■ Action item:
Beginning with the line below that contains "I've been told by an expert- if there is su" and ending with the line that contains "a thing as an expert on homelessness:…", copy every line exactly. Copy nothing else.

■ Source records:
* * *

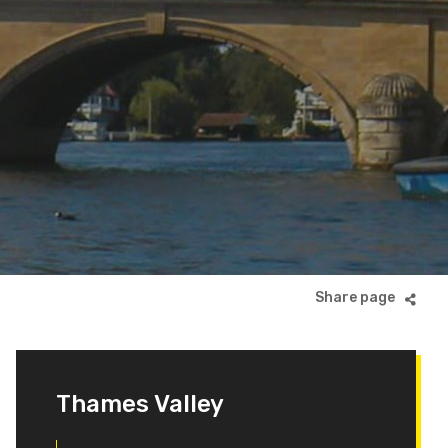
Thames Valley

* * *

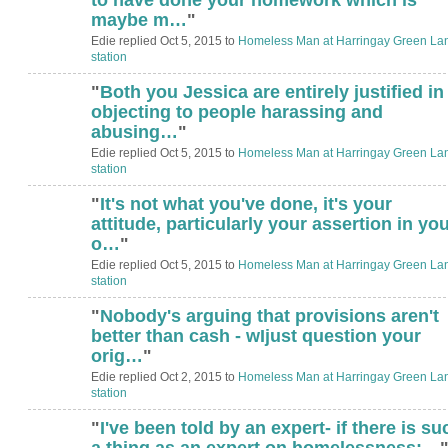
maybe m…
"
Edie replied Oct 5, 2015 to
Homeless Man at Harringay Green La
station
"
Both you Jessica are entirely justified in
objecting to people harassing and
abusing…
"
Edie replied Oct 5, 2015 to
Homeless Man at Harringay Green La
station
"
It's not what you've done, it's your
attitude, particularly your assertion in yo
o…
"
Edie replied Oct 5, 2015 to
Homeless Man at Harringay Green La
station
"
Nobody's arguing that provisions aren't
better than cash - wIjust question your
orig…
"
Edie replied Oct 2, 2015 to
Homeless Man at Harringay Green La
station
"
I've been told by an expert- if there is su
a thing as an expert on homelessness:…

* * *

■ Output:
I've been told by an expert- if there is su
a thing as an expert on homelessness:…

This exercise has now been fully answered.